Good morning news for the environment!

I have to say I’m happy with this outcome, I think, but I don’t have the foggiest idea what was done or the mechanics of the process. I guess there was some kind of rebellion within ExxonMobil, and the good guys won.

ExxonMobil shareholders voted Wednesday to install at least two new independent directors to the company’s board, a resounding defeat for chief executive Darren Woods and a ratification of shareholders’ unhappiness with the way the company had been addressing climate change and its lagging financial performance.

The votes were part of a day of reckoning for an oil and gas industry already struggling over how to deal with climate change. In Europe, a Dutch court ordered Royal Dutch Shell, considered one of the more forward-thinking companies in the industry, to make deeper-than-planned cuts in greenhouse gas emissions. And in the United States, Chevron lost a shareholder vote directing the company to take into account its customers’ emissions when planning reductions.

The balloting at the storied oil giant ExxonMobil “sends an unmistakable signal that climate action is a financial imperative, and leading investors know it and are demanding change,” said Fred Krupp, president of the Environmental Defense Fund. “This is a watershed moment for the oil and gas industry. It’s no longer tenable for companies like ExxonMobil to defy calls to align their businesses with decarbonizing the economy.”

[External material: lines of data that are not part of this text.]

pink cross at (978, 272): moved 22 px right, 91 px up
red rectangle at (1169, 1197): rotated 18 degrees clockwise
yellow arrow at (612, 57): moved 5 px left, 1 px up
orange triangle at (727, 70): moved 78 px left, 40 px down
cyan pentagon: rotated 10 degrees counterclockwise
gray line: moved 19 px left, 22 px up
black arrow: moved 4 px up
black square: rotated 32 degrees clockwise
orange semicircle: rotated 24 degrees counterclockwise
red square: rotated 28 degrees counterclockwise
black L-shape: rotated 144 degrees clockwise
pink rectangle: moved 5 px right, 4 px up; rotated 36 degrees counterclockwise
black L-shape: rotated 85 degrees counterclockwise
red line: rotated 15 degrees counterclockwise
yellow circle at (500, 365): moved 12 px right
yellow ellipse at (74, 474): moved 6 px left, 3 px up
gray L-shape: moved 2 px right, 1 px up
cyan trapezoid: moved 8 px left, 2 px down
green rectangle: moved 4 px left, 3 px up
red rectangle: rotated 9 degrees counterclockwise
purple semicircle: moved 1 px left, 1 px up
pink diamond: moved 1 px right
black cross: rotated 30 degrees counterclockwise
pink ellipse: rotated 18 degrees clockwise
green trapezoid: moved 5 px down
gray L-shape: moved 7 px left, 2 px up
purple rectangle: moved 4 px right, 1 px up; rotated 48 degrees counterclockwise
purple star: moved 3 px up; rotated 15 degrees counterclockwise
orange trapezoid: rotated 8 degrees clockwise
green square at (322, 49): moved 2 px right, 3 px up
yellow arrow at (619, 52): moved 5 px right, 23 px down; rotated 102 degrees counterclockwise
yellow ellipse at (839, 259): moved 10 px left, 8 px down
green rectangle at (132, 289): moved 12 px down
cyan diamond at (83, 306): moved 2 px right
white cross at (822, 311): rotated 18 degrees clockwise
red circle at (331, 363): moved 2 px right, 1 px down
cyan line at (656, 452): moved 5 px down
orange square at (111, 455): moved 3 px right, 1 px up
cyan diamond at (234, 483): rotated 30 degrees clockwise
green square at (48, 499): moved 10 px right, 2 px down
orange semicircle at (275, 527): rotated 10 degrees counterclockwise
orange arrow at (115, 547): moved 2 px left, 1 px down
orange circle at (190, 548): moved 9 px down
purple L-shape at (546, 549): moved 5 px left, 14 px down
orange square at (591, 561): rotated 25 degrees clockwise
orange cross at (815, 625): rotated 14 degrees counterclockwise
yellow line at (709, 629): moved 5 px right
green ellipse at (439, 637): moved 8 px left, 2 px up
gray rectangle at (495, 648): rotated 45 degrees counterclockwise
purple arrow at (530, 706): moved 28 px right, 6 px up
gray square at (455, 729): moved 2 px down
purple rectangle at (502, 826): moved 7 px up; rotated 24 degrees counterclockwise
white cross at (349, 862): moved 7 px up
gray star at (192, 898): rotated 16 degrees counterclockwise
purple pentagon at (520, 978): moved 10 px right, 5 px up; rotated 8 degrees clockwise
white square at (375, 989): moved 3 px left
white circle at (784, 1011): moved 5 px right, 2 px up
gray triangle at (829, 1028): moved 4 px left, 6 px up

Near as I can tell, the disparate groups who are major shareholders in ExxonMobil had a big vote to decide who was to lead the company. These voters are people outside the company who own many shares of stock, in the form of things like hedge funds and pension funds, and they flexed their muscles and forced ExxonMobil to take a more aggressive position on protecting the environment. They were led by a hedge fund called Engine No. 1, which owned 0.2% of the stock, and I’m already exhausted from trying to figure out how this works, so don’t ask me how such a tiny shareholder could have that much influence. I can cope with the twisty business of molecular genetics, but high finance baffles me.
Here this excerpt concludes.